L’occasione per un ripensamento radicale del nostro modello di sviluppo, comunque, c’era tutta. L’abbiamo saputa sfruttare? O quella che sembrava annunciarsi come una sospensione della corsa cieca verso il baratro (ambientale, sociale, culturale) ha finito per essere interpretata come una momentanea, e inoffensiva, interruzione di un processo sostanzialmente irreversibile e inarrestabile? Non è difficile oggi constatare come l’esperienza della pandemia non abbia generato quella presa di coscienza collettiva, quel rilancio delle lotte per l’uguaglianza, la solidarietà, la dignità del lavoro, l’ambiente, che sarebbe stato possibile, e necessaria. «La mia sensazione – osserva Federico Cramer – è che la pandemia da coronavirus, pur avendo avuto un impatto forte, non abbia avuto un impatto così forte da suscitare […] dei movimenti sociali che permettano una riconfigurazione sociale sostanziale» (p. 81). Dalla pandemia non è nato, ad esempio, un soggetto collettivo in grado di rivendicare con forza la sospensione dei brevetti sui vaccini e l’imposizione di limiti ai “poteri selvaggi” del mercato. Non si è generata una spinta diffusa verso la costruzione di quella “comunità larga”, ispirata alla solidarietà e alla cura, che Aldo Bonomi auspica nel suo intervento (anche se alcune significative esperienze di mutualismo e cooperativismo hanno svolto un ruolo cruciale durante l’emergenza, come ben documenta l’ultima parte di Cronache dalla pandemia). Sono invece sorti agguerriti movimenti no vax, no mask, no green pass. Movimenti che non sono andati oltre la rivendicazione di una libertà declinata in chiave prettamente individualistica, anti-sociale, anti-politica. Una liberté eretta a valore assoluto e incondizionato, totalmente dimentica delle sue antiche compagne, fraternité ed égalité (rimando, su questo tema, a D. D’Andrea, La libertà singolarista al di là del principio di realtà, “Iride”, 3, 2021).

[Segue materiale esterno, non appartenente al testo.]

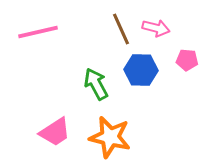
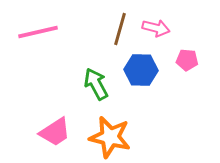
brown line: moved 1 px left; rotated 40 degrees clockwise
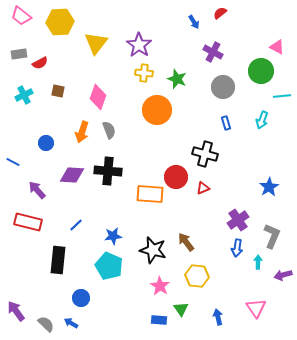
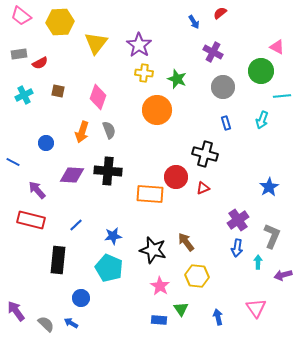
red rectangle at (28, 222): moved 3 px right, 2 px up
cyan pentagon at (109, 266): moved 2 px down
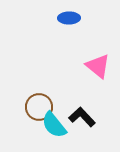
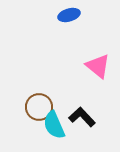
blue ellipse: moved 3 px up; rotated 15 degrees counterclockwise
cyan semicircle: rotated 16 degrees clockwise
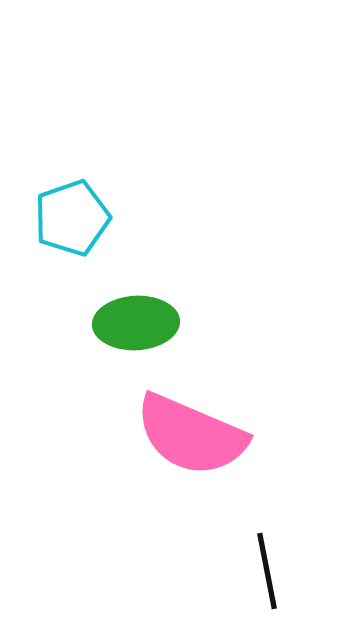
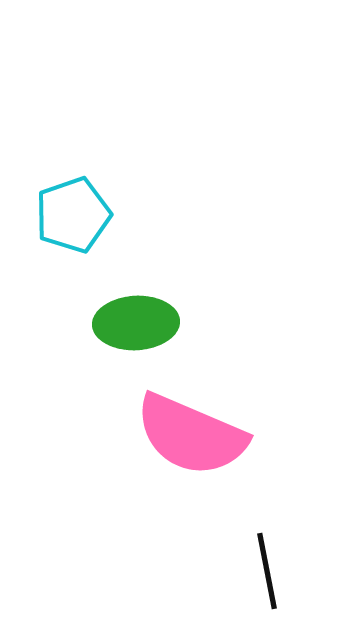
cyan pentagon: moved 1 px right, 3 px up
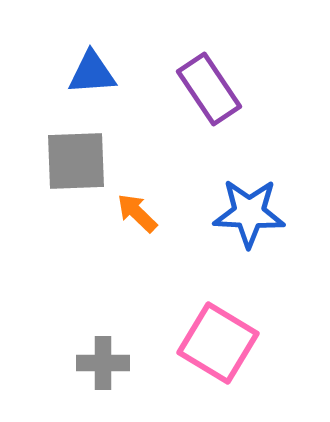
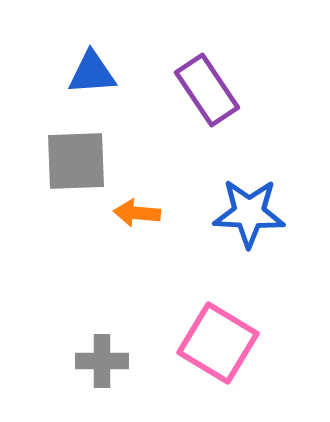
purple rectangle: moved 2 px left, 1 px down
orange arrow: rotated 39 degrees counterclockwise
gray cross: moved 1 px left, 2 px up
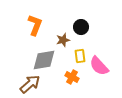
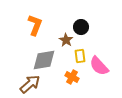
brown star: moved 3 px right; rotated 24 degrees counterclockwise
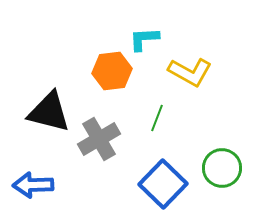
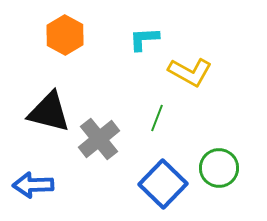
orange hexagon: moved 47 px left, 36 px up; rotated 24 degrees counterclockwise
gray cross: rotated 9 degrees counterclockwise
green circle: moved 3 px left
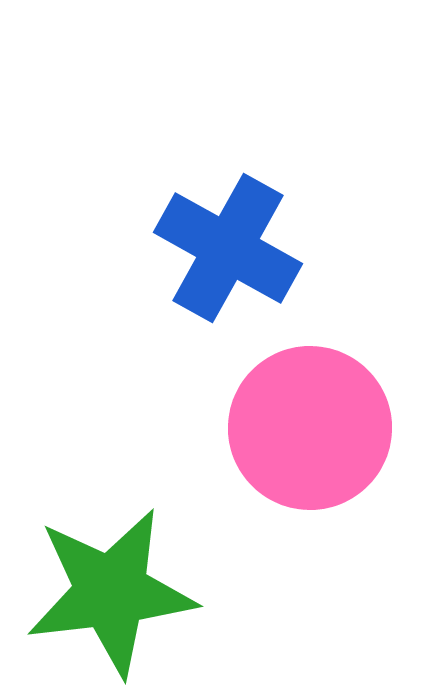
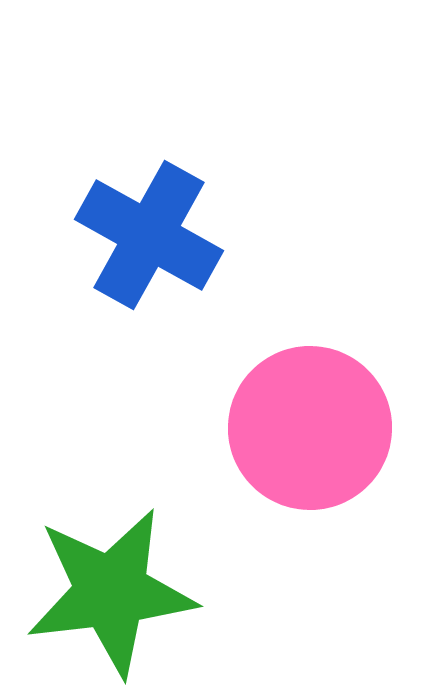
blue cross: moved 79 px left, 13 px up
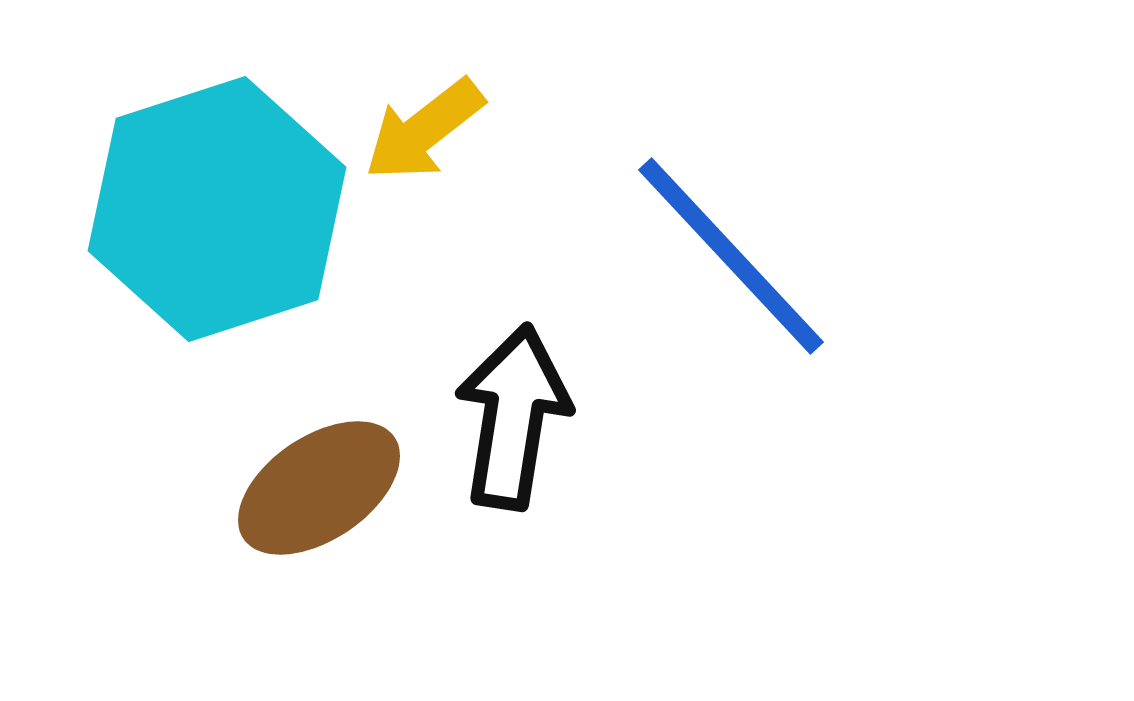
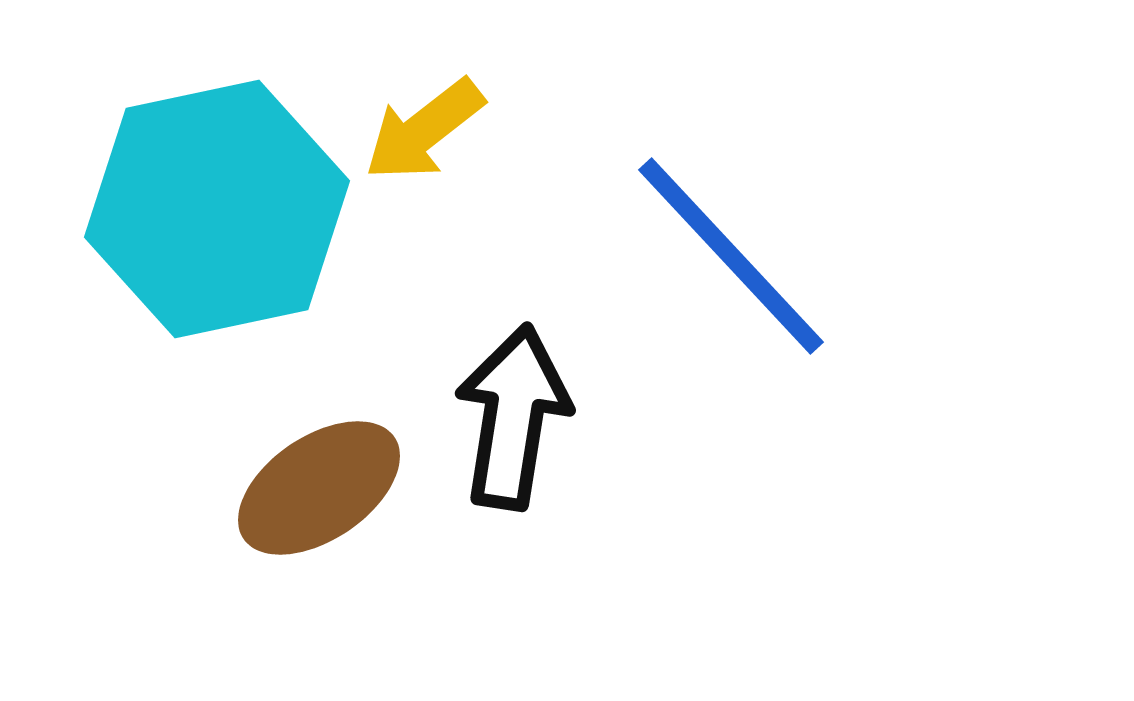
cyan hexagon: rotated 6 degrees clockwise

Nel frattempo, ci dice l’ultimo rapporto di Oxfam, «le ricchezze dei miliardari sono cresciute più in 24 mesi di covid-19 che nei 23 anni precedenti» (https://ilmanifesto.it/covid-ogni-30-ore-un-nuovo-miliardario-e-un-milione-di-poveri-in-piu). Dobbiamo concludere – con Mariana Mazzuccato – che anche questa crisi è stata “sprecata”?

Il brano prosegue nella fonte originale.